Press Club

Residential Redevelopment in Rosslyn Under Review

A proposed development for the Xerox building in Rosslyn is under review by county planning staff.

Building owner and financial services company TIAA, along with its real estate management arm, propose to tear down the building at 1616 Fort Myer Drive and build a 30-story, 691-unit apartment tower in its place.

“Recognizing the Property’s location and topography, this application envisions the transformation of the property into an exciting multifamily residential development with world-class architecture,” the applicant’s legal representation Nan Walsh and Andrew Painter wrote in a letter to the county in June.

The office building on the site, which neighbors a condo complex, a hotel and another office building (recently home to President Trump’s re-election headquarters), opened in the 1970s. After housing Xerox for many years, it has recently seen some vacancies, the Washington Business Journal reports.

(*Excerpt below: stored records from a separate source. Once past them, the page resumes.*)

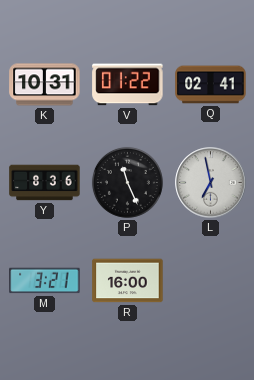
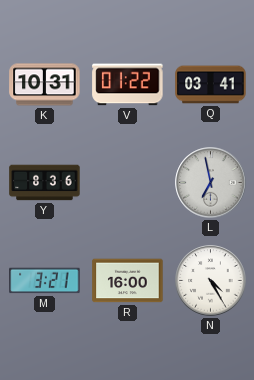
Q: 02:41 -> 03:41
P: 11:26 -> none
N: none -> 4:25
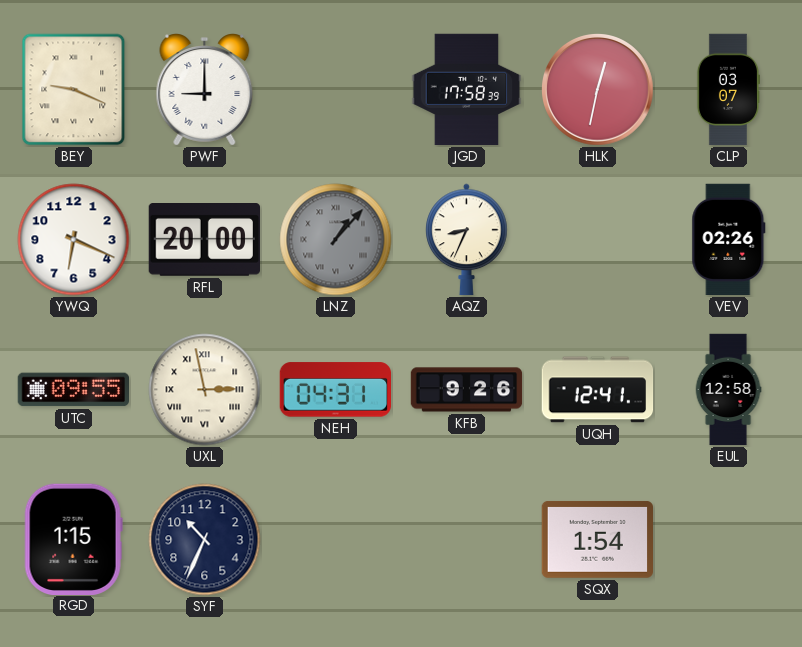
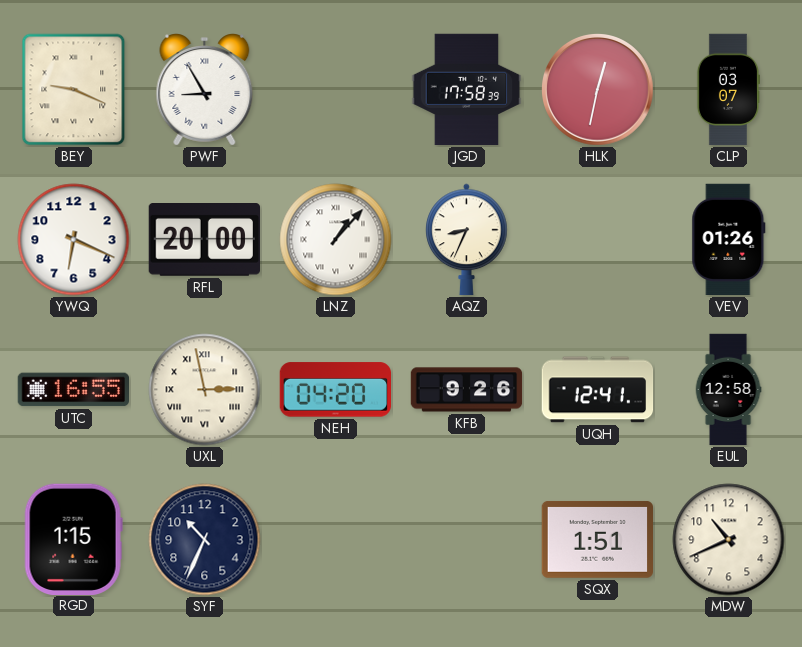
PWF: 9:00 -> 8:55
LNZ dial: grey -> white
VEV: 02:26 -> 01:26
UTC: 09:55 -> 16:55
NEH: 04:31 -> 04:20
SQX: 1:54 -> 1:51
MDW: none -> 10:41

The new 1616 Fort Myer Drive “will serve as an iconic architectural feature for Rosslyn’s southern gateway,” said Walsh and Painter, lawyers with land use firm Walsh Colucci.

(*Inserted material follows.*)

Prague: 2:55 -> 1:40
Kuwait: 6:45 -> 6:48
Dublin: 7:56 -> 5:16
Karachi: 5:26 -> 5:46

They say both the height and the architecture would tick a box in the Rosslyn Sector Plan stipulating that a development should “consider its appearance as a gateway to the Rosslyn area.”

TIAA’s tower would be 290 feet tall, the maximum height allowed in the sector plan. Residents will have access to a semi-underground parking garage that the lawyers say will be “tucked into the property’s natural grade,” which slopes from north to south. There will be 437 parking spaces, for a ratio of 0.63 spaces per unit.

Above-grade parts of the garage “will be fully screened through architectural treatment and residential uses,” they wrote.

TIAA may use more than a third of the apartment units for short stays while the building works on getting longer-term tenants.

“The applicant is considering designating up to 250 residential units for a temporary hotel use and short-term rental during the initial lease-up period for a limited period of up to five years,” Walsh and Painter wrote.

That’s a revenue stream other area developers want to tap into, and one that the County Board has recently deliberated. Some community members have raised concerns about the impact such a policy would have on housing affordability.

Staff from the Department of Community Planning, Housing and Development say they intend to study the issue. For now, per a recent staff presentation, the division will consider temporary hotel use requests for up to two years.

As for community benefits, the developer aims to achieve LEED Gold sustainability certification, contribute to Arlington’s underground utility fund, contribute to public art in Rosslyn, and make streetscape improvements. Plans for additional affordable housing contributions are being developed.

A preliminary review of the project is underway. After its full site plan application is accepted by county staff, dates will be set for public meetings ahead of a County Board vote. Staff anticipate bringing this project to the board prior to July 2022, per the presentation.